Your instructions —
Return verbatim all lines from the first one in the records to the line with "Task: Click on the Gənclər", both ends kept.

BEGIN Data

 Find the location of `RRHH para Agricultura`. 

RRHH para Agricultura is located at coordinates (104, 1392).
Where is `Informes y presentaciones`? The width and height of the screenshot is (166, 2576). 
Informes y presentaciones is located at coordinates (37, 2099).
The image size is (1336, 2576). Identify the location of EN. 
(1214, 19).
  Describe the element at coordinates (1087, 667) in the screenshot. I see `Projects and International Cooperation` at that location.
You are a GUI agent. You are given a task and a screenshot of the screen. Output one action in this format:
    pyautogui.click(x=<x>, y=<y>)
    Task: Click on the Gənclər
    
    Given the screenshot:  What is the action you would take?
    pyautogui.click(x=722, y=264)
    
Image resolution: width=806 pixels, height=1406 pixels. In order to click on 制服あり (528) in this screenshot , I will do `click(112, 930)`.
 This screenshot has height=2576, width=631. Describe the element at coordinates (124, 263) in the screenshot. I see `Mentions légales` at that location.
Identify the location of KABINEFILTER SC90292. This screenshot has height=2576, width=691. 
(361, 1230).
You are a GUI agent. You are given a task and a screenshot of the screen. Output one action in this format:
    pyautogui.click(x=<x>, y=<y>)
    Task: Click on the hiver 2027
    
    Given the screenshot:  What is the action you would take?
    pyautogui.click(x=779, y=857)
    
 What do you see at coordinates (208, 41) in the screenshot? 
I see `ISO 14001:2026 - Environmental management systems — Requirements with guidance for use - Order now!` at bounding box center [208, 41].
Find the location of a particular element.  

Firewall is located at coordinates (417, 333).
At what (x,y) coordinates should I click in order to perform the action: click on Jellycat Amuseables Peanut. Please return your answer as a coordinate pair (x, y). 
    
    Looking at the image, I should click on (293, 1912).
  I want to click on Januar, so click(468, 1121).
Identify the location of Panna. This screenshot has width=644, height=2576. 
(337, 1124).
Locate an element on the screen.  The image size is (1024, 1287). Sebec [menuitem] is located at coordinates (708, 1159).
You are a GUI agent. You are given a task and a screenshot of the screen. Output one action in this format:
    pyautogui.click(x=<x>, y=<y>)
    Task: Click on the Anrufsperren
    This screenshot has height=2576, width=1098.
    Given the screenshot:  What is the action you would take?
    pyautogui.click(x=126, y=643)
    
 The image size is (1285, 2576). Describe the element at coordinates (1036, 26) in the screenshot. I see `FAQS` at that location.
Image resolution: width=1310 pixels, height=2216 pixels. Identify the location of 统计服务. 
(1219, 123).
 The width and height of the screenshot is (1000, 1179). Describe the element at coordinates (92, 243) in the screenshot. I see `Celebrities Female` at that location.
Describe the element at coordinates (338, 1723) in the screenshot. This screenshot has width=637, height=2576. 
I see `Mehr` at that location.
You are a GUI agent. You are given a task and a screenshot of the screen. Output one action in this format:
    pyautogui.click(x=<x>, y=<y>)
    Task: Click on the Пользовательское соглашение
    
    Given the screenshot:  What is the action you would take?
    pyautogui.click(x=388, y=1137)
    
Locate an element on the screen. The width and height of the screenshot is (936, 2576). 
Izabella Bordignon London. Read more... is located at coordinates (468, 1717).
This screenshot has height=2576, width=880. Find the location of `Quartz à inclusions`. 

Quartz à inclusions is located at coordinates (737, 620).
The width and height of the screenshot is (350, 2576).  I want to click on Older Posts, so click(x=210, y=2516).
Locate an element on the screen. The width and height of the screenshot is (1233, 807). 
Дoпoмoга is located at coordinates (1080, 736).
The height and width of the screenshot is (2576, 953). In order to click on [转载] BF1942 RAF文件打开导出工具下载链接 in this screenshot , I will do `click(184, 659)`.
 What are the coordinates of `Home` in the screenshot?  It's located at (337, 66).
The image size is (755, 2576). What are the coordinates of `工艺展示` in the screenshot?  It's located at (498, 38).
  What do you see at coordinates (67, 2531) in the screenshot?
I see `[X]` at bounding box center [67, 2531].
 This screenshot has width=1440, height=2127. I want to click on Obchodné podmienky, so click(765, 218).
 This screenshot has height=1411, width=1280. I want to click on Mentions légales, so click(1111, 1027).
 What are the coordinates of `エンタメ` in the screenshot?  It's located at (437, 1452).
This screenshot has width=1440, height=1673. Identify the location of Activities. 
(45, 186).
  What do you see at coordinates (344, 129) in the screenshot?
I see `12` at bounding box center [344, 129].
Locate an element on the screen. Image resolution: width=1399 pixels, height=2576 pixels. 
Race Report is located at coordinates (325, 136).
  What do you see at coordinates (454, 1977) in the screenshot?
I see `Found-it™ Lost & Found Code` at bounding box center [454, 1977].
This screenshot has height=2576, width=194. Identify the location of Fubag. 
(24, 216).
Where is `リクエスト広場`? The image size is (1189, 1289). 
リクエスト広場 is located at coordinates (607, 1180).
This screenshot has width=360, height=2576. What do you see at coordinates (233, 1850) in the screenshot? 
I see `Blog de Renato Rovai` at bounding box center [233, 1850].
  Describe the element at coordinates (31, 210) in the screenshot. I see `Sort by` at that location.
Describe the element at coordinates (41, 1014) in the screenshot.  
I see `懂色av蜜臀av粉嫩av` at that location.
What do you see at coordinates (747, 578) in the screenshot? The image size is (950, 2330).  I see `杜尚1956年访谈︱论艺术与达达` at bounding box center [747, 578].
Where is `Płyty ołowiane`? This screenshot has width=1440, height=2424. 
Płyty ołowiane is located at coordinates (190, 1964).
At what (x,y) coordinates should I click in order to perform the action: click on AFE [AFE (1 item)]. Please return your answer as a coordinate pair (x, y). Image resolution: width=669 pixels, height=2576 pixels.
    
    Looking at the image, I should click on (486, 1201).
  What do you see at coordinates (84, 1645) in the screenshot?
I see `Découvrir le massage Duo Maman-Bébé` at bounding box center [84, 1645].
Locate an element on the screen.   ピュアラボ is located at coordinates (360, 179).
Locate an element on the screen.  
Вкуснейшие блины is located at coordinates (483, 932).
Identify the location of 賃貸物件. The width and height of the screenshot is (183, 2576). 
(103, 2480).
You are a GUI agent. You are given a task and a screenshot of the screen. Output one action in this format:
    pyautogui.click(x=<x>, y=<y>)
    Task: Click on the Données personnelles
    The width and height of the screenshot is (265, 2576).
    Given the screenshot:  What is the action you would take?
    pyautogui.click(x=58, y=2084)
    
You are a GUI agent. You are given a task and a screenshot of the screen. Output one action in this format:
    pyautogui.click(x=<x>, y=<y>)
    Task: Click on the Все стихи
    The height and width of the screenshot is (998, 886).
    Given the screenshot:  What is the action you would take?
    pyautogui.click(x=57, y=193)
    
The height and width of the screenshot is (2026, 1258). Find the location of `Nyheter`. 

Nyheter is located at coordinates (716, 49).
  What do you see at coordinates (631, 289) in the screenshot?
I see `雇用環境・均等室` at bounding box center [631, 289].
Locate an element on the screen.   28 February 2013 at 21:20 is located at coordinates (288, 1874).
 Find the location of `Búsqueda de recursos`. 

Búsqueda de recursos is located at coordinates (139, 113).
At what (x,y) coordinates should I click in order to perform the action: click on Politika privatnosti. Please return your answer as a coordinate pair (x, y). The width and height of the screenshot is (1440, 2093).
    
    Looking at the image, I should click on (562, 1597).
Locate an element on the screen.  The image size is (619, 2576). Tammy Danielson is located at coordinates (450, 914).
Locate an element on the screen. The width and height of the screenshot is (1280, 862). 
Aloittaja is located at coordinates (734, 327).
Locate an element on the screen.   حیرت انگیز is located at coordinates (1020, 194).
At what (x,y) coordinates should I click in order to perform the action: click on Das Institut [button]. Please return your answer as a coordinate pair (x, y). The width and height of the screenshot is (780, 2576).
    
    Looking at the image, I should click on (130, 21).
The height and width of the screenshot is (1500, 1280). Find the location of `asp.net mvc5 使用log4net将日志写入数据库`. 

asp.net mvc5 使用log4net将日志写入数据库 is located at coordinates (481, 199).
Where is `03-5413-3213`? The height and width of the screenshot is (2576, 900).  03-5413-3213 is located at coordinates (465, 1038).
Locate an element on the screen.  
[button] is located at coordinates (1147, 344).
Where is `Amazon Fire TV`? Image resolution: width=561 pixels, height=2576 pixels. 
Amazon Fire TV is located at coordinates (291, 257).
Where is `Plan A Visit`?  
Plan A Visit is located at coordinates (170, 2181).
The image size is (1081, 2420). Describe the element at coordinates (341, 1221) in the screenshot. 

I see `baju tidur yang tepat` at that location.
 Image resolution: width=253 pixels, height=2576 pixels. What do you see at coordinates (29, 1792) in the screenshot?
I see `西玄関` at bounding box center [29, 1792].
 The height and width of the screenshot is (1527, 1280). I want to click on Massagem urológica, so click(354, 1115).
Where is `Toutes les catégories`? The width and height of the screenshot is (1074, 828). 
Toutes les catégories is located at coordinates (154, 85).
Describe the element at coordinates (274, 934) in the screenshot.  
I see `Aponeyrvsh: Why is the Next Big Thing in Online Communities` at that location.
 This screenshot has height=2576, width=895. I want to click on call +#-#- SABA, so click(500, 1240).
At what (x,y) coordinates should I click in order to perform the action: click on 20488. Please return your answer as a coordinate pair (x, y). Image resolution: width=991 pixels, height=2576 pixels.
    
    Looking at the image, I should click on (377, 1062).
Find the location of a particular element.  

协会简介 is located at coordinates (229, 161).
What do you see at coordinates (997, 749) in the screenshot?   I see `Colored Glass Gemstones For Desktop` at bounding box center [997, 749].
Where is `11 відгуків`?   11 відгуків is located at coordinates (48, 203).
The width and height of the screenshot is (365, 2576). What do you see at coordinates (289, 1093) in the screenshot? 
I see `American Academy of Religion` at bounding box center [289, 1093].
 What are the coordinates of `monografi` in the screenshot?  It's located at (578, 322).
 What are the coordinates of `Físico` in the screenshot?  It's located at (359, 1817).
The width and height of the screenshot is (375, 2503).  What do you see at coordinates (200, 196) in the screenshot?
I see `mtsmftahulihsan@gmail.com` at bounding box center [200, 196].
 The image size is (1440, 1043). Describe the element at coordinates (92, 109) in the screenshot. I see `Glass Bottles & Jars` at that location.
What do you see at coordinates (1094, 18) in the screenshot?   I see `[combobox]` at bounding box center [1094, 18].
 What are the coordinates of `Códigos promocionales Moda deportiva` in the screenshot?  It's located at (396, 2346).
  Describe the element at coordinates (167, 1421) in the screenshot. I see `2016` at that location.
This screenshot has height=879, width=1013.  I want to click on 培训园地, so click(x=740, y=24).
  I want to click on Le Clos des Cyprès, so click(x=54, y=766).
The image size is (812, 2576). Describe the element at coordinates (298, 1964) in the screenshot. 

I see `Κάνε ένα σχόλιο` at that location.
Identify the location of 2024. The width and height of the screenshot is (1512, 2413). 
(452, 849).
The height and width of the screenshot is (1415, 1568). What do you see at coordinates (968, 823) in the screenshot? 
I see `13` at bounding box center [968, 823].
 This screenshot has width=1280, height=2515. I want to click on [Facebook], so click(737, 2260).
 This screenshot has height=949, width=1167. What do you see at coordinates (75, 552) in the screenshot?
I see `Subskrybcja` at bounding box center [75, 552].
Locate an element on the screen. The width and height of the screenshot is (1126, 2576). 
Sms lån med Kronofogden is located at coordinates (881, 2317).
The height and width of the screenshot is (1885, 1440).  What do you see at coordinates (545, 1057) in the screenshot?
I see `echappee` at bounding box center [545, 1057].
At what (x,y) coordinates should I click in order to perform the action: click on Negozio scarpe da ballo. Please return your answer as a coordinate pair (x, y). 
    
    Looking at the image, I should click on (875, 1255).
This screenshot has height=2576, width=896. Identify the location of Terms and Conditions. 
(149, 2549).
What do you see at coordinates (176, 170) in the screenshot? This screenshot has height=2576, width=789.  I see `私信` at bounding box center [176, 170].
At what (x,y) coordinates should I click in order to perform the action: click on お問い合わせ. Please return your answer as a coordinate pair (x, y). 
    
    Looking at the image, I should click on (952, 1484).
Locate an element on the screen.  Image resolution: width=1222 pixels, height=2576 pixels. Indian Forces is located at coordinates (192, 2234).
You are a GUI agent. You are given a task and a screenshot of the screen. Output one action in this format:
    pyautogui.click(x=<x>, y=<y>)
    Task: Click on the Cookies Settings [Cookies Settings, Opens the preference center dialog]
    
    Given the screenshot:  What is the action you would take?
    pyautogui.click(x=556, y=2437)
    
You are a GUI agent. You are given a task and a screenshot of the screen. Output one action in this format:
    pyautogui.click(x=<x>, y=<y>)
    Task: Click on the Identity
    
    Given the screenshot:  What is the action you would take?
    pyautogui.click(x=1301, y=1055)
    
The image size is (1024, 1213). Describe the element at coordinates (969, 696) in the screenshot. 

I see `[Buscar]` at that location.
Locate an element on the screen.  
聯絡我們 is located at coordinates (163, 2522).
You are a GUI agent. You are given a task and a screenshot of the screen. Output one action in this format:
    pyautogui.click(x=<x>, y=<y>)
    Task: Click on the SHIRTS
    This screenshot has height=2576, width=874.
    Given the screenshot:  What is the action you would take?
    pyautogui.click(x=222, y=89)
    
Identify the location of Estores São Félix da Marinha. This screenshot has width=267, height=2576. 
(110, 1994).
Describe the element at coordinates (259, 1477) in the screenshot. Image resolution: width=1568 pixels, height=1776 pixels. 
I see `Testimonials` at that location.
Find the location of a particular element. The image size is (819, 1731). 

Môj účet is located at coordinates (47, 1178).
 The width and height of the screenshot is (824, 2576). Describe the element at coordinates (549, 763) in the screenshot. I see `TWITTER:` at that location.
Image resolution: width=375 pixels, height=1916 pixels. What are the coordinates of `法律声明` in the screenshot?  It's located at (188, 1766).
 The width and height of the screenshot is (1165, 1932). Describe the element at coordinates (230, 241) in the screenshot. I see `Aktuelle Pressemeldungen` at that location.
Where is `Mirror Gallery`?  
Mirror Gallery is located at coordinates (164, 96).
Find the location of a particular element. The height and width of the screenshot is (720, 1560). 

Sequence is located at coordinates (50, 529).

END Data

Written answer —
 Find the location of `RRHH para Agricultura`. 

RRHH para Agricultura is located at coordinates (104, 1392).
Where is `Informes y presentaciones`? The width and height of the screenshot is (166, 2576). 
Informes y presentaciones is located at coordinates (37, 2099).
The image size is (1336, 2576). Identify the location of EN. 
(1214, 19).
  Describe the element at coordinates (1087, 667) in the screenshot. I see `Projects and International Cooperation` at that location.
You are a GUI agent. You are given a task and a screenshot of the screen. Output one action in this format:
    pyautogui.click(x=<x>, y=<y>)
    Task: Click on the Gənclər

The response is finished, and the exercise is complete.